Le Vieil Homme et la mer
Le Vieil Homme et la mer nous emmène à Cuba partager trois jours de la vie de Santiago, un pêcheur qui connait la mer comme personne mais qui joue de malchance depuis 84 jours. A ses côtés, un jeune garçon, Manolin, qui le suit habituellement dans chacune de ses sorties en mer mais qui est contraint de partir avec d’autres pêcheurs, plus chanceux que le vieux.
Manolin voue une admiration sans bornes à ce vieil homme, qui, contrairement aux autres pêcheurs, voit dans “la mar” une femme qui “dispense ou refuse de grandes faveurs” et non un adversaire.

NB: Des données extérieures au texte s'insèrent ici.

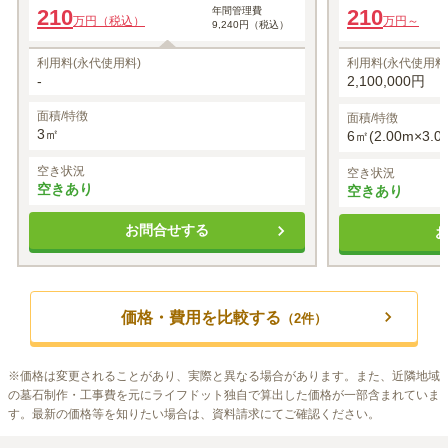
210
年間管理費
210
万円（税込）
万円～
9,240円（税込）
利用料(永代使用料)
利用料(永代使用料
-
2,100,000円
面積/特徴
面積/特徴
3㎡
6㎡(2.00m×3.0
空き状況
空き状況
空きあり
空きあり
お問合せする
価格・費用を比較する
（
2
件）
※
価格は変更されることがあり、実際と異なる場合があります。また、近隣地域
の墓石制作・工事費を元にライフドット独自で算出した価格が一部含まれていま
す。最新の価格等を知りたい場合は、資料請求にてご確認ください。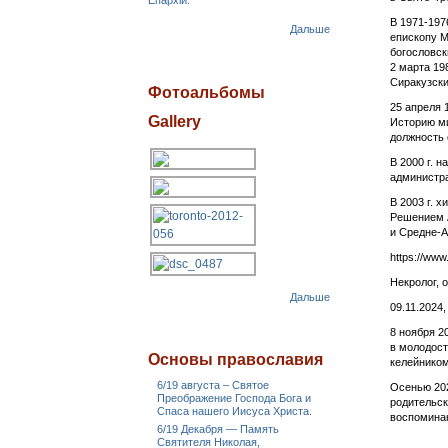
Епархіи.
В 1971-197
Дальше
епископу М
богословск
2 марта 19
Сиракузски
Фотоальбомы
25 апреля 
Gallery
Историю ми
должность 
В 2000 г. 
администра
В 2003 г. 
Решением А
и Средне-А
https://ww
Некролог, 
Дальше
09.11.2024
8 ноября 2
в молодост
Основы православия
келейником
6/19 августа – Святое
Осенью 202
Преображение Господа Бога и
родительск
Спаса нашего Иисуса Христа.
воспоминан
6/19 Декабря — Память
Святителя Николая,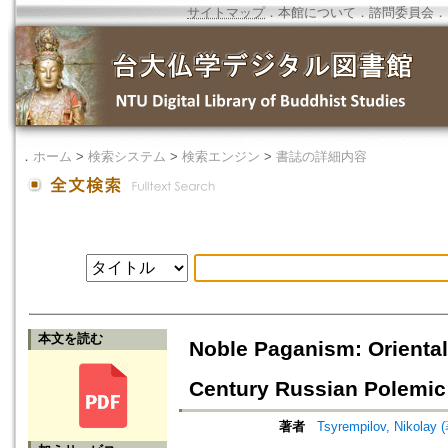
サイトマップ
．
本館について
．
諮問委員会
．
．
ホーム
>
検索システム
>
検索エンジン
>
書誌の詳細内容
本文を読む
Noble Paganism: Oriental
Century Russian Polemic 
著者
Tsyrempilov, Nikolay 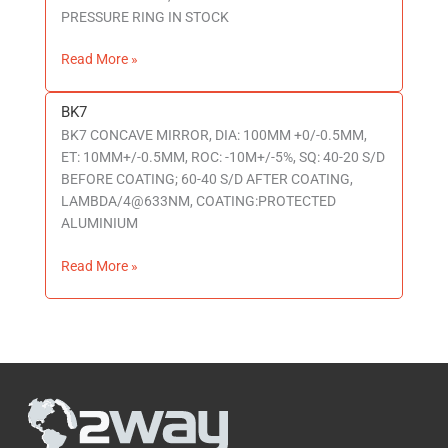
PRESSURE RING IN STOCK
Read More »
BK7
BK7
BK7 CONCAVE MIRROR, DIA: 100MM +0/-0.5MM,
ET: 10MM+/-0.5MM, ROC: -10M+/-5%, SQ: 40-20 S/D
BEFORE COATING; 60-40 S/D AFTER COATING,
LAMBDA/4@633NM, COATING:PROTECTED
ALUMINIUM
Read More »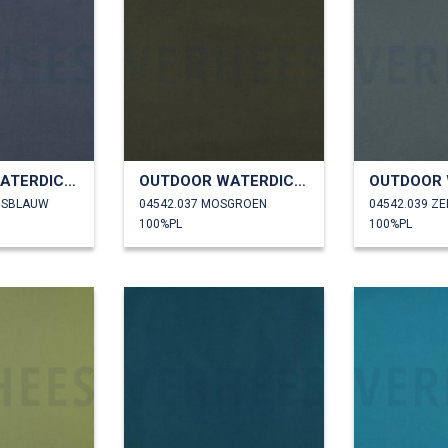
OUTDOOR WATERDICHT
OUTDOOR WATERDICHT
NSBLAUW
04542.037 MOSGROEN
04542.039 Z
100%PL
100%PL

C’est donc seul que le vieux pêcheur prend la mer le 85ème jour. Seul, qu’il part loin, très loin de la côte cubaine, à la recherche d’un poisson qui sera sa plus belle prise. Nous partons avec lui, sur sa petite barque, dans la vie de cet homme qui n’a connu que la mer et qui ne vit que pour elle et par elle. Ces trois jours en mer sont très éprouvants pour le vieux: sans réserve d’eau ni de nourriture, il doit faire face à des crampes et de profondes coupures. Pourtant habitué à un confort relatif, le corps de ce pauvre pêcheur est mis à mal. Mais il résiste. Il résiste tant et si bien qu’il attrape enfin ce grand poisson, dont il a tant rêvé. Un poisson magnifique, plus grand que le bateau lui-même. Le pêcheur, profondément respectueux à l’égard de ce maître des mers, doit pourtant le tuer pour le ramener sur la côte. Le sang versé par le poisson ne tarde pas à attirer les requins et c’est alors une lutte sans merci qui s’ouvre entre le vieux et ces charognards; lutte qui perdurera jusqu’à son retour sur la terre ferme.
Le Vieil Homme et la mer, c’est un récit qui m’a fait du bien et qui m’a réconcilié avec ce monde de la pêche. A Cuba, on pêche pour vivre, rien de plus. Et l’homme respecte l’animal et les éléments. Il se sait petit et éphémère. C’est finalement la justesse des rapports entre l’homme et la nature qui m’a touchée. Hemingway fait de ces trois jours en mer l’histoire d’un combat perdu d’avance certes, mais grandiose. Je me suis attachée à Santiago, à Manolin autant qu’au grand poisson. Il y a une poésie dans les propos du vieux, un bon-sens qui nous réconcilie avec l’homme. Il peut être autre chose qu’un prédateur. Il peut encore faire preuve de respect et d’humilité. Voilà qui rassure!
Le Vieil Homme et la mer est un grand livre. Il nous réconcilie avec une nature parfois hostile, mais surtout, avec l’homme. Ce récit est presque une parabole, teintée de beaucoup d’humour et riche de sens. Magistral.